### EXERCISE GOAL:
Each line in the records that mentions the word "hitters" needs to be listed.

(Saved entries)
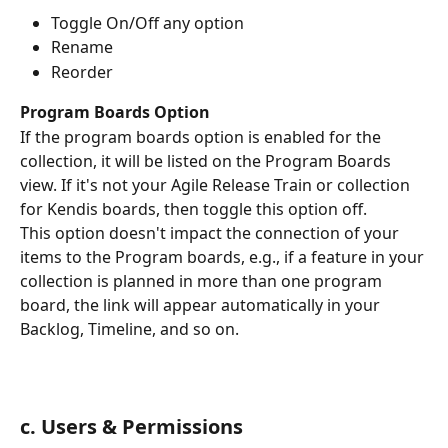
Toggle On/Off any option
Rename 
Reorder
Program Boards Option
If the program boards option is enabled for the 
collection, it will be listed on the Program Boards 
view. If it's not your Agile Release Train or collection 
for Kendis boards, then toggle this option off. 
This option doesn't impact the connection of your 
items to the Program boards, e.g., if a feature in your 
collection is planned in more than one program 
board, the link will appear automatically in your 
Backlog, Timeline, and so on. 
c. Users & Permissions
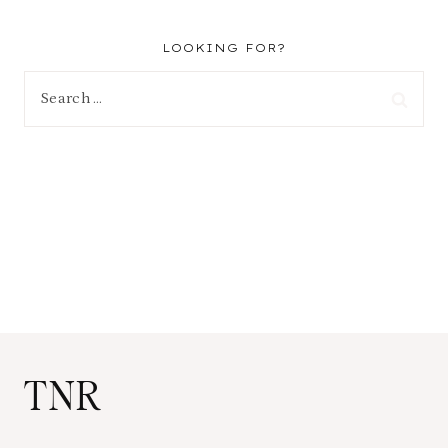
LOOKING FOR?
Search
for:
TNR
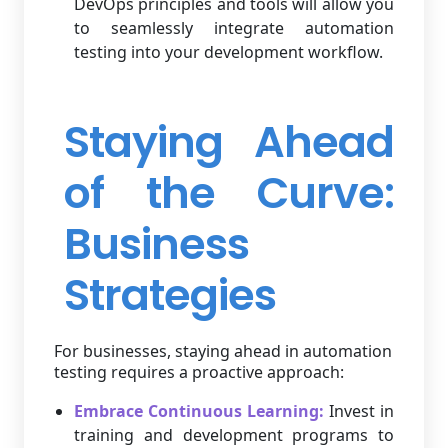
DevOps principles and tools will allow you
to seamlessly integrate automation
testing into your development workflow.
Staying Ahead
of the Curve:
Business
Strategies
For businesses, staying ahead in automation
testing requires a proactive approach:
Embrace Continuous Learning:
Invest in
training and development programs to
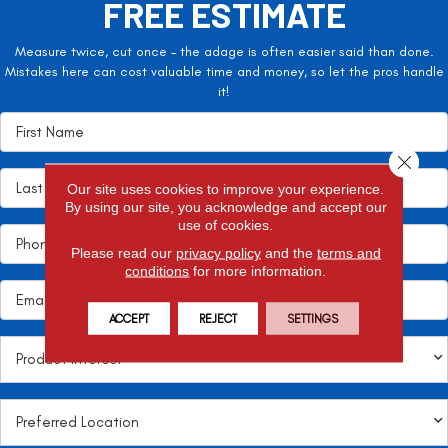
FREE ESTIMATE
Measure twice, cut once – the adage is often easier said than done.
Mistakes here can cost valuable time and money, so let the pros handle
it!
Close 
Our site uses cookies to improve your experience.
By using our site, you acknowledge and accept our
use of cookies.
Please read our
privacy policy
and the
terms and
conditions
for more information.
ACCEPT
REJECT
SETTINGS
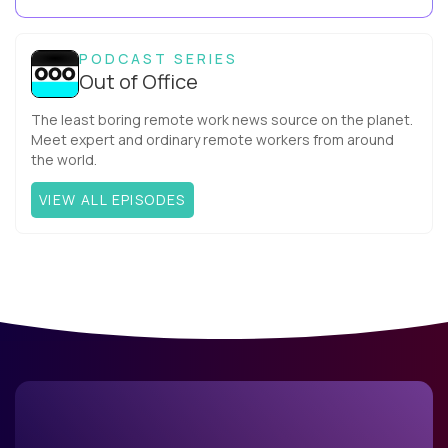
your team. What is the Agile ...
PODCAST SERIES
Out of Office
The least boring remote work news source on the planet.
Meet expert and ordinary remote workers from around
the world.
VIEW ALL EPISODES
--
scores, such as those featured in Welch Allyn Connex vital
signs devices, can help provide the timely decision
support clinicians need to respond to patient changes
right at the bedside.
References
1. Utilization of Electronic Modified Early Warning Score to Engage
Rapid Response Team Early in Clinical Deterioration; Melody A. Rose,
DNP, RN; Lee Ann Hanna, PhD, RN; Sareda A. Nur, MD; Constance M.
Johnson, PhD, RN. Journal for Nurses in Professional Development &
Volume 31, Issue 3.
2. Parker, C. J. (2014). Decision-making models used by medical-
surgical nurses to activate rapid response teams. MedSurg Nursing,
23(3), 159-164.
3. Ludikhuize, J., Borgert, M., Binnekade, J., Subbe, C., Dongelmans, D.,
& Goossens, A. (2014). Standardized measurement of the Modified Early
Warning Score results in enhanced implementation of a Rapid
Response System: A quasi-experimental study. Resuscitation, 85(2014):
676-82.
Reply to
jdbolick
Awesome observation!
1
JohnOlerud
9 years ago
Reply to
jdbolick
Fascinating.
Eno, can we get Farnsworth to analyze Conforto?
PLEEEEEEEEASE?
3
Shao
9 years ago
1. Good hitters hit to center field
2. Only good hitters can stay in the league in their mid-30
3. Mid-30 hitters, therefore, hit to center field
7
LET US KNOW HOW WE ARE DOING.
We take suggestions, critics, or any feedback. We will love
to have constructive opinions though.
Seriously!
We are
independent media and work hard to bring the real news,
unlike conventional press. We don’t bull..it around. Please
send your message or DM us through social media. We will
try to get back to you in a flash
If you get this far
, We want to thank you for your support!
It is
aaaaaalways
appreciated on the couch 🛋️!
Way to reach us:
---
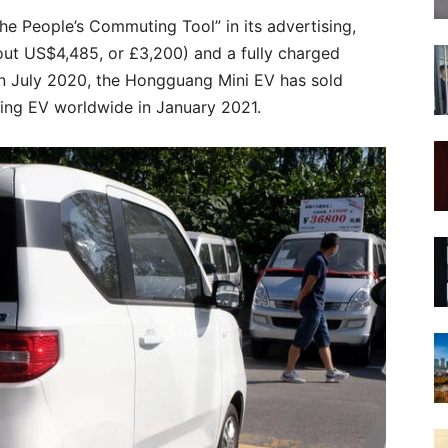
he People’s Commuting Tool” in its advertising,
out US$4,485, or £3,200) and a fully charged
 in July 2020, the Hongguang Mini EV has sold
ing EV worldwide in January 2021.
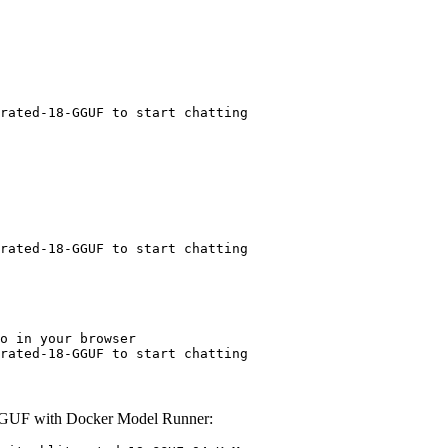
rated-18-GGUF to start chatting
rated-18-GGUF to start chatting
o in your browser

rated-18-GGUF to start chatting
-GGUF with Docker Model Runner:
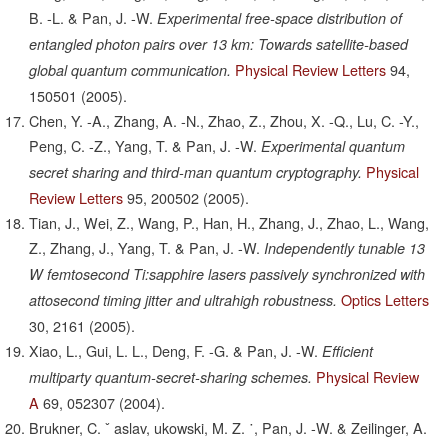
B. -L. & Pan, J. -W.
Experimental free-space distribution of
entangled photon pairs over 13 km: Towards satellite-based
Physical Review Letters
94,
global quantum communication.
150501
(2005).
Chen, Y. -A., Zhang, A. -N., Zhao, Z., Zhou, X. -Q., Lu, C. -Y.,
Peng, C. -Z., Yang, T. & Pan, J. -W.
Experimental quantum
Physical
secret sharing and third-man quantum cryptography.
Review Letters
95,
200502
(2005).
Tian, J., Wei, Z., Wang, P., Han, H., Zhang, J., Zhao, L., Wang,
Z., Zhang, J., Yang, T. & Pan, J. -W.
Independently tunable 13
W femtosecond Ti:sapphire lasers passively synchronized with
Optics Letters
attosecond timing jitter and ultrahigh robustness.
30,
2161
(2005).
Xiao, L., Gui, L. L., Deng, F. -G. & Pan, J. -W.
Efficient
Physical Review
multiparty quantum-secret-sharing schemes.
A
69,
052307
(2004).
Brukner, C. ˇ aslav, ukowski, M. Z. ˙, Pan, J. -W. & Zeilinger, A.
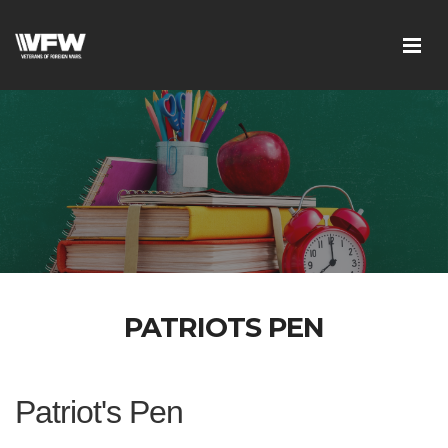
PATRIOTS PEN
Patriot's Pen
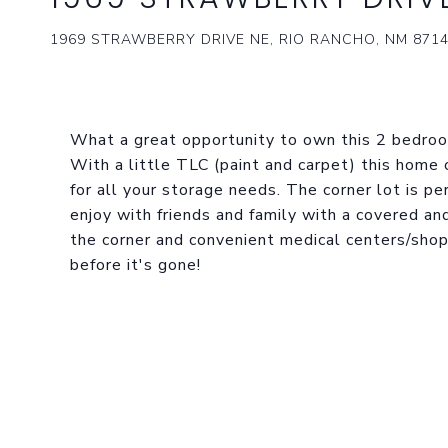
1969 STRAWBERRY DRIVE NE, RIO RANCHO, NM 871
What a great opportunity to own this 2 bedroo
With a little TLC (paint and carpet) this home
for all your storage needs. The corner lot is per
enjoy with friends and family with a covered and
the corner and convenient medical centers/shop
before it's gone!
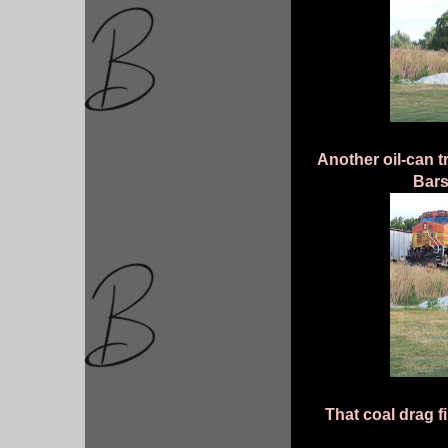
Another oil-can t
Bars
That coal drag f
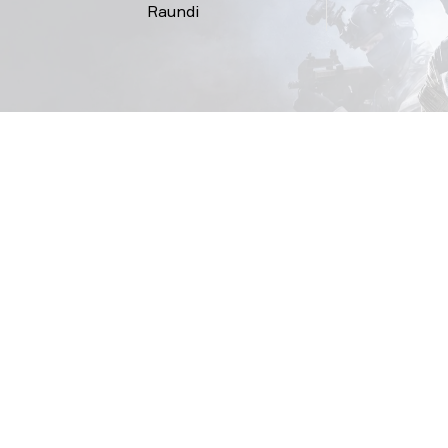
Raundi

### WRITTEN ANSWER:
1. Good hitters hit to center field
2. Only good hitters can stay in the league in their mid-30
3. Mid-30 hitters, therefore, hit to center field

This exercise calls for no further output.